Lebong, tintabangsa.com – Hampir lima bulan berjalan, laporan dugaan tindak pidana perzinahan atau hidup bersama sebagai suami istri di luar perkawinan yang dilaporkan perempuan berinisial DF ke Polsek Lebong Tengah, Polres Lebong, masih dalam proses penyelidikan.
Laporan tersebut tercatat dibuat pada 2 April 2026. Berdasarkan dokumen Pemberitahuan Perkembangan Hasil Penyelidikan Perkara (SP2HP) yang diterima DF, penyidik pada tahap awal menyampaikan masih melakukan pengumpulan keterangan saksi dan mencari barang bukti terkait perkara yang dilaporkan.
Perkembangan penanganan perkara kembali dituangkan dalam SP2HP tertanggal 17 Juni 2026. Dalam surat tersebut, penyidik Polsek Lebong Tengah menyatakan akan mengundang kembali tiga orang untuk mendalami peristiwa yang dilaporkan.
Ketiga orang tersebut dalam pemberitaan ini masing-masing berinisial D, MM dan IB.
Memasuki akhir Agustus 2026, DF kembali mempertanyakan perkembangan laporan yang telah disampaikannya. Jika dihitung sejak laporan dibuat pada 2 April hingga 31 Agustus 2026, proses penanganan perkara tersebut telah berjalan sekitar 151 hari atau hampir lima bulan.
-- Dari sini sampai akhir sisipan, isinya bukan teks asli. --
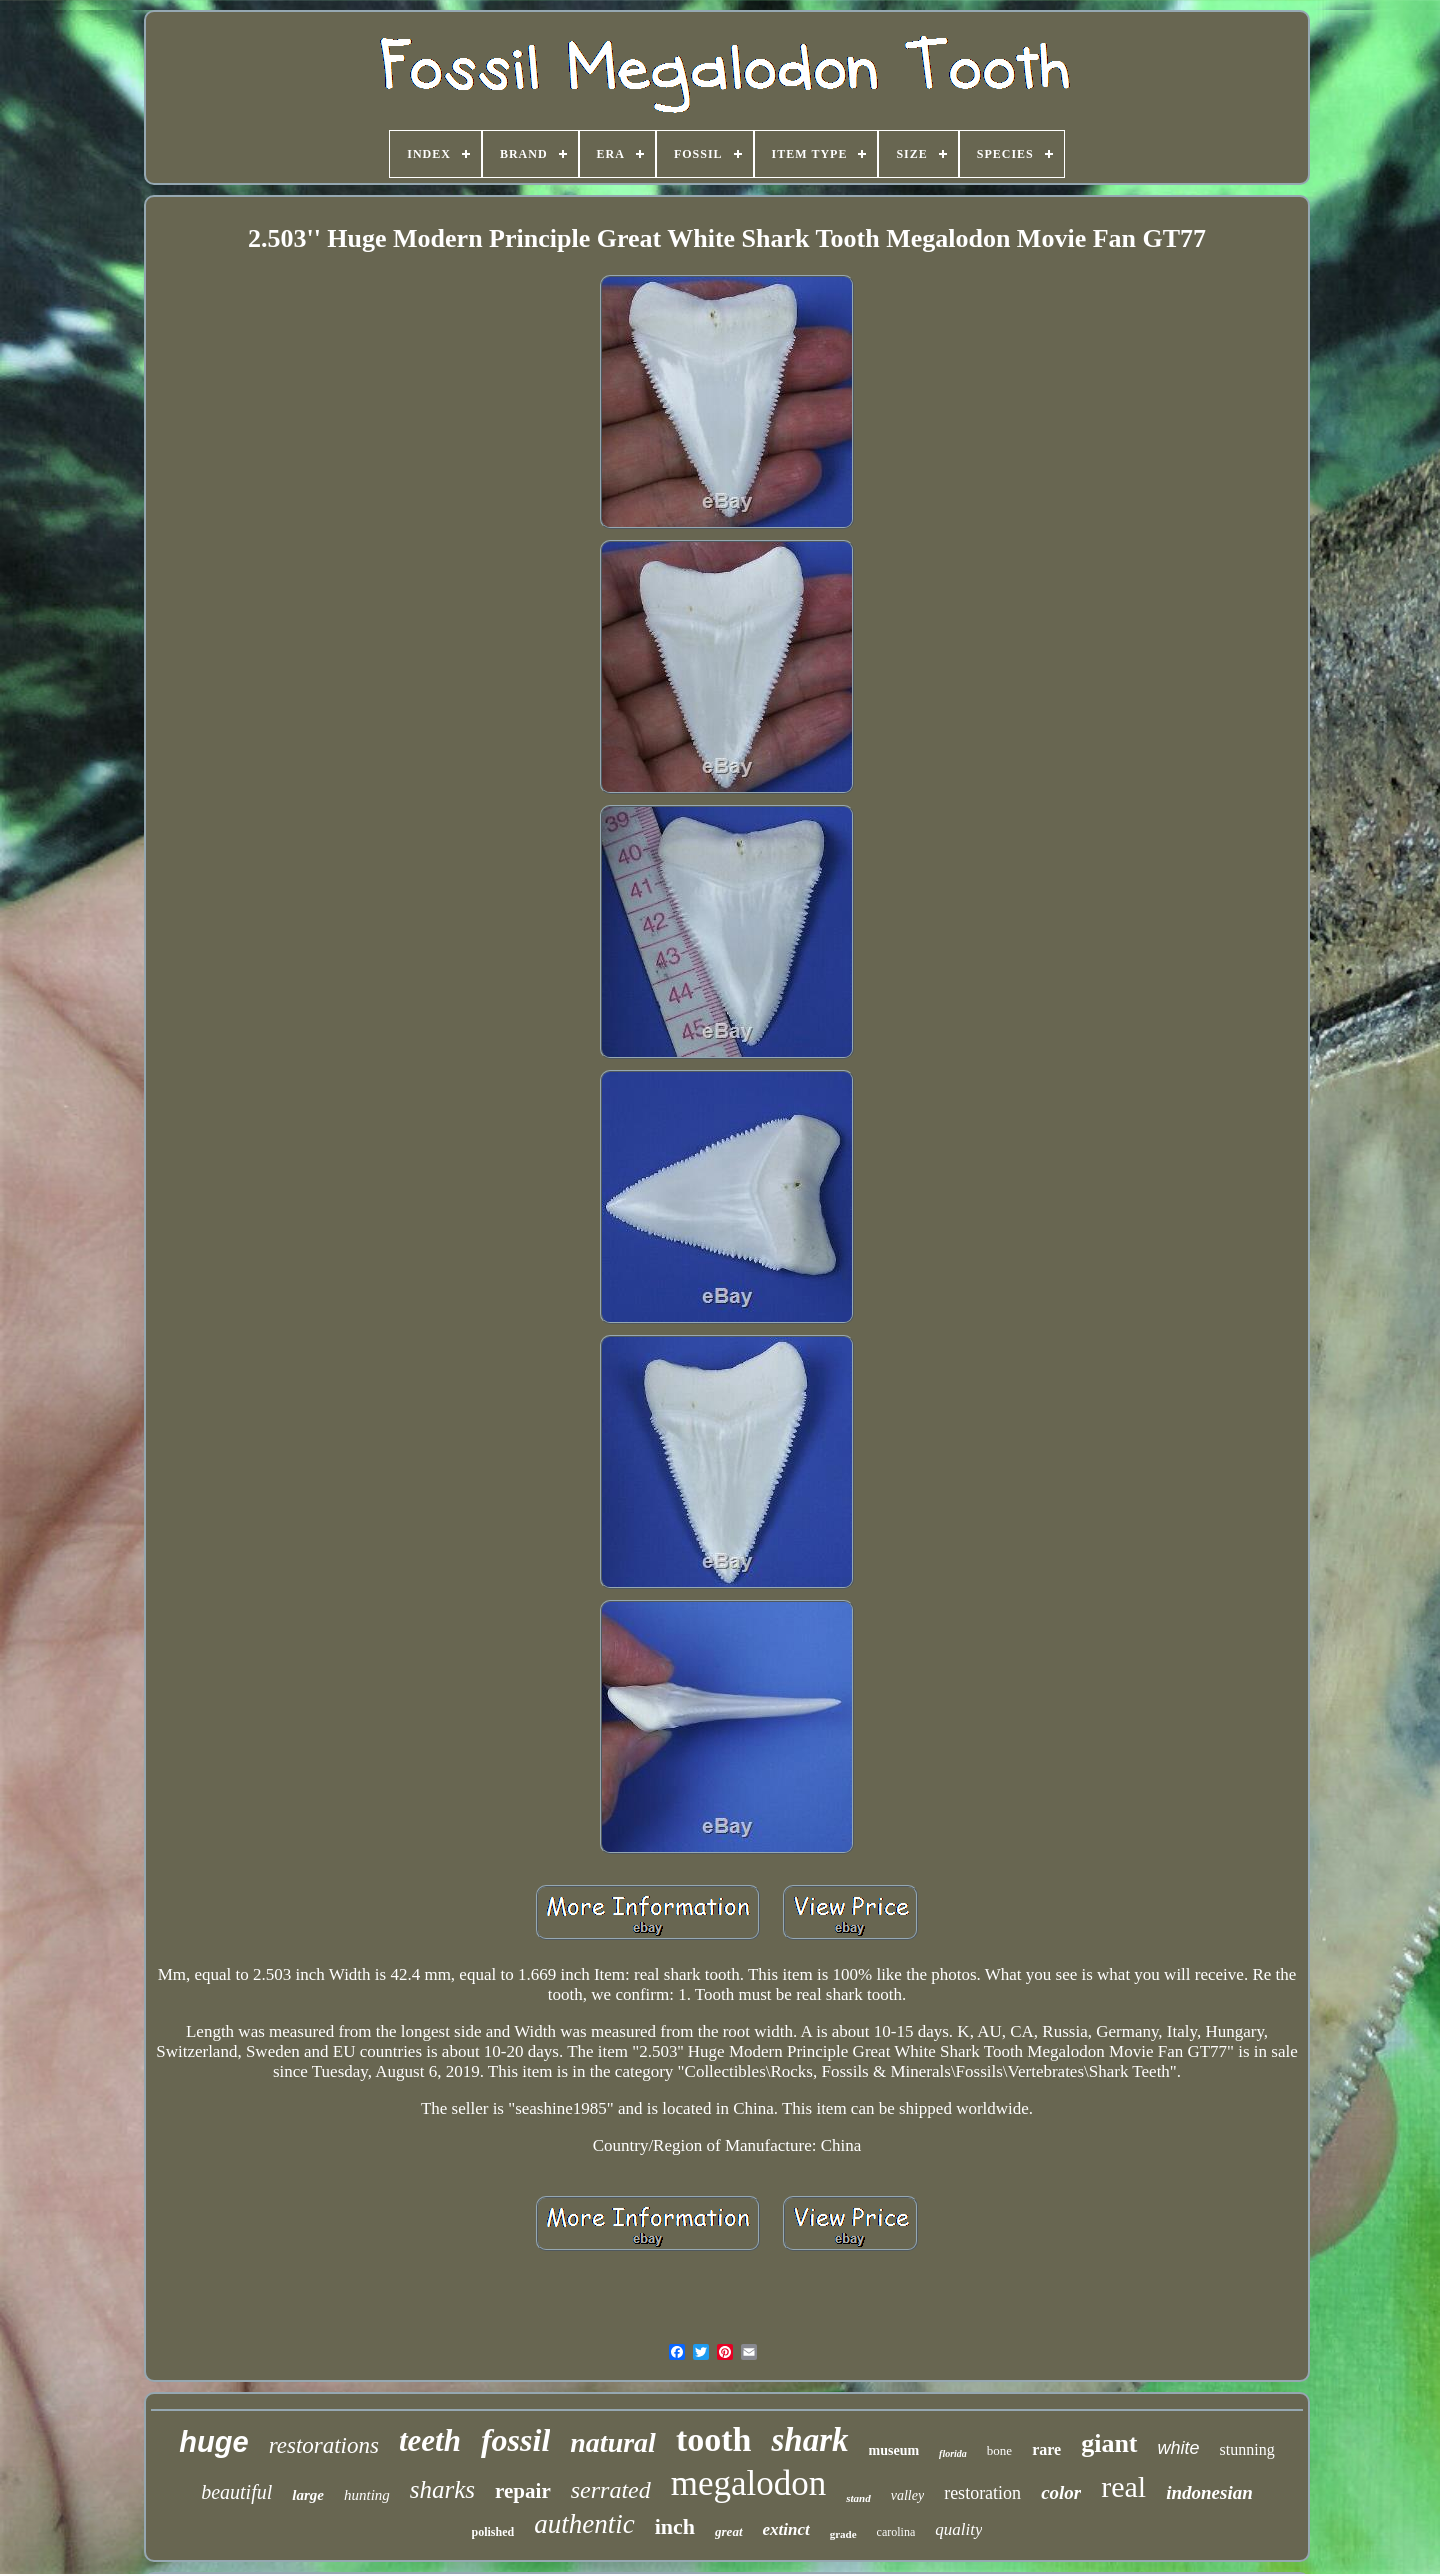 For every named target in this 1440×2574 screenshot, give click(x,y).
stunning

DF berharap penyidik dapat memberikan kejelasan mengenai perkembangan penanganan perkara, termasuk tindak lanjut terhadap pihak-pihak yang sebelumnya disebut akan dimintai keterangan.
DF bahkan menyatakan akan mempertimbangkan meminta Polres Lebong mengambil alih penanganan apabila proses di tingkat Polsek Lebong Tengah tidak kunjung memberikan perkembangan yang diharapkan.
“Kalau laporan ini tak kunjung diproses, kami akan meminta Polres untuk menarik kasus ini,” tegas DF.
Sementara itu, Kapolsek Lebong Tengah, Ipda Andi Sujarmoko, S.H., mengatakan laporan tersebut masih dalam proses penanganan. Ia menyebut salah satu kendala yang dihadapi penyidik berkaitan dengan minimnya saksi dan keterbatasan personel di Polsek Lebong Tengah.
“Masih diproses. Kendalanya di minimnya saksi, sebab beberapa kali dipanggil, saksi tidak hadir. Selain itu, Polsek LT sedang banyak menangani LP, sementara penyidik kami hanya 2 orang,” ujar Ipda Andi Sujarmoko, S.H, Senin (31/8/2026).
Berdasarkan dokumen SP2HP yang diterima DF, penyidik memang masih melakukan pendalaman terhadap laporan tersebut. SP2HP tertanggal 17 Juni 2026 mencatat rencana pemanggilan kembali tiga orang untuk mendalami peristiwa yang dilaporkan.
Hingga berita ini ditulis, perkara tersebut masih berada dalam tahap penyelidikan. Belum terdapat kesimpulan hukum mengenai terbukti atau tidaknya dugaan tindak pidana maupun mengenai pihak yang dapat dimintai pertanggungjawaban pidana.
DF berharap proses penyelidikan dapat segera memberikan kepastian terhadap laporan yang telah dibuatnya sejak April 2026 tersebut.